Speaking in the Japanese capital, Tokyo, he said the world must unite with “determination, dedication and discipline” to triumph over it. COVID-19 pandemic.
“More than any other event (the Games) have the power to unite the world; to inspire; to show what is possible ”, Tedros Adhanom Ghebreyesus, Director General of the World Health Organization (who) said to the International Olympic Committee, with the Olympic flame in hand.
He warned that the world was now in the early stages of another wave of infections and deaths, urging all countries to embark on a “massive global push” to vaccinate at least 10 percent of their population in September.
Today, 75 percent of vaccines have been administered in just 10 countries, Tedros said, while in low-income countries, “only 1 percent of people have received at least one dose.”
The WHO chief said the fact that the world does not share vaccines, tests and treatments, including oxygen, is fueling “a two-way pandemic” between those who have to are opening and those who do not have to close. .

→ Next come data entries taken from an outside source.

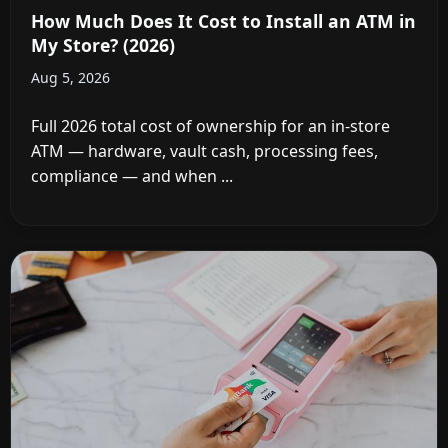
How Much Does It Cost to Install an ATM in
My Store? (2026)
Aug 5, 2026
Full 2026 total cost of ownership for an in-store
ATM — hardware, vault cash, processing fees,
compliance — and when ...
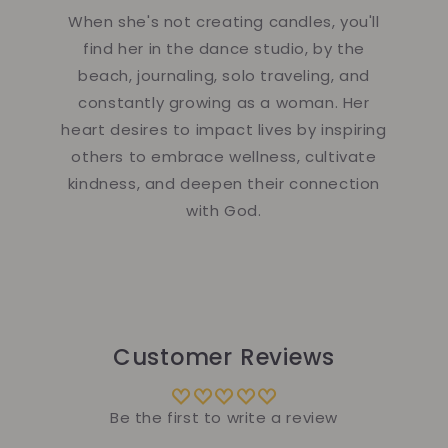
When she's not creating candles, you'll
find her in the dance studio, by the
beach, journaling, solo traveling, and
constantly growing as a woman. Her
heart desires to impact lives by inspiring
others to embrace wellness, cultivate
kindness, and deepen their connection
with God.
Customer Reviews
Be the first to write a review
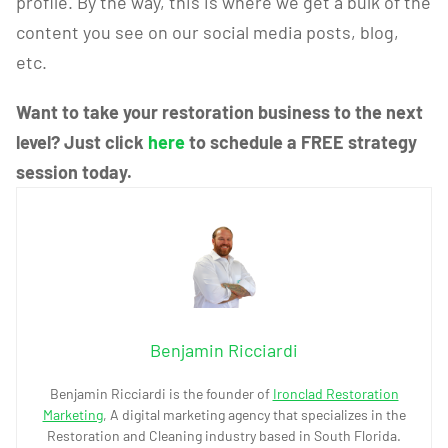
profile. By the way, this is where we get a bulk of the
content you see on our social media posts, blog,
etc.
Want to take your restoration business to the next
level? Just click
here
to schedule a FREE strategy
session today.
Benjamin Ricciardi
Benjamin Ricciardi is the founder of
Ironclad Restoration
Marketing
, A digital marketing agency that specializes in the
Restoration and Cleaning industry based in South Florida.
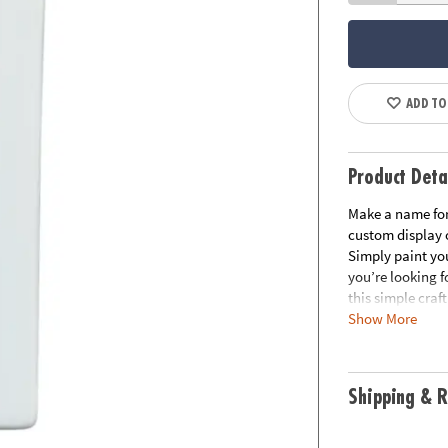
ADD TO
Product Deta
Make a name for 
custom display 
Simply paint you
you’re looking f
this simple craf
Show More
baking letters f
fine motor skills
Your Own Porcel
decorating optio
Shipping & R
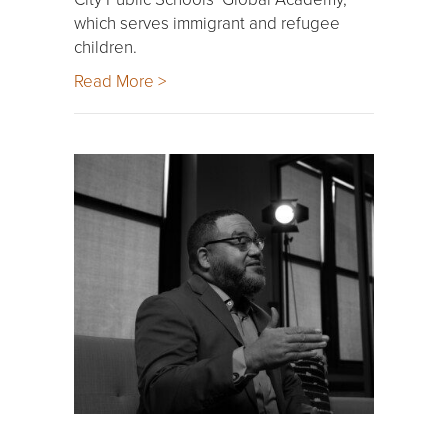
which serves immigrant and refugee
children.
Read More >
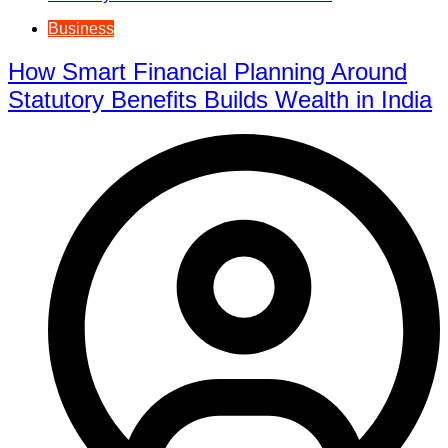
Business
How Smart Financial Planning Around
Statutory Benefits Builds Wealth in India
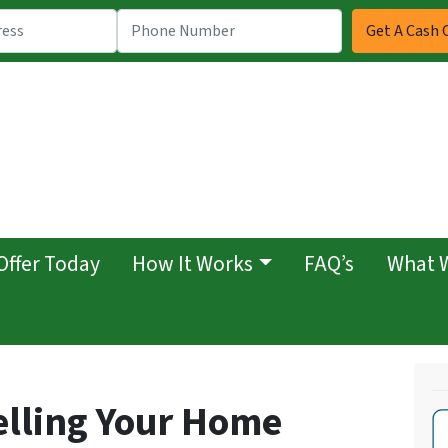
Offer Today
How It Works
FAQ’s
What 
elling Your Home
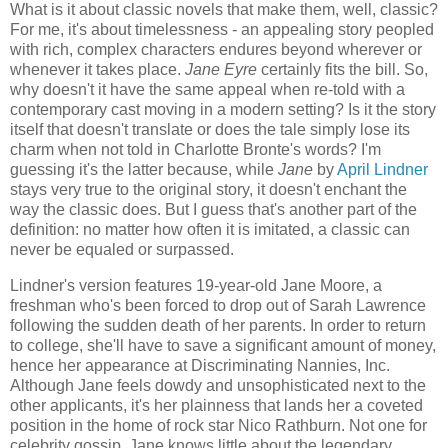
What is it about classic novels that make them, well, classic?
For me, it's about timelessness - an appealing story peopled
with rich, complex characters endures beyond wherever or
whenever it takes place.
Jane Eyre
certainly fits the bill. So,
why doesn't it have the same appeal when re-told with a
contemporary cast moving in a modern setting? Is it the story
itself that doesn't translate or does the tale simply lose its
charm when not told in Charlotte Bronte's words? I'm
guessing it's the latter because, while
Jane
by
April Lindner
stays very true to the original story, it doesn't enchant the
way the classic does. But I guess that's another part of the
definition: no matter how often it is imitated, a classic can
never be equaled or surpassed.
Lindner's version features 19-year-old Jane Moore, a
freshman who's been forced to drop out of Sarah Lawrence
following the sudden death of her parents. In order to return
to college, she'll have to save a significant amount of money,
hence her appearance at Discriminating Nannies, Inc.
Although Jane feels dowdy and unsophisticated next to the
other applicants, it's her plainness that lands her a coveted
position in the home of rock star Nico Rathburn. Not one for
celebrity gossip, Jane knows little about the legendary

“This is not just a moral outrage; it is also epidemiologically and economically counterproductive, ”he said, warning that the more inequity persists, the slower the recovery.
More transmissions will lead to more potentially dangerous mutations, even greater than the devastating Delta variant, he warned.
“Y The more variants, the greater the likelihood that one of them will bypass vaccines and get us all back to where we started.“Said the WHO official, reiterating that” none of us is safe until we all are. ”
‘Sick and tired’
Tedros called the pandemic a test in which “the world is failing” and recalled that we are not in a race against each other, but against the virus.
“In the time it takes me to make these comments, more than 100 people will lose their lives to COVID-19,” he said. “Y By the time the Olympic flame goes out on August 8, more than 100,000 people will perish”.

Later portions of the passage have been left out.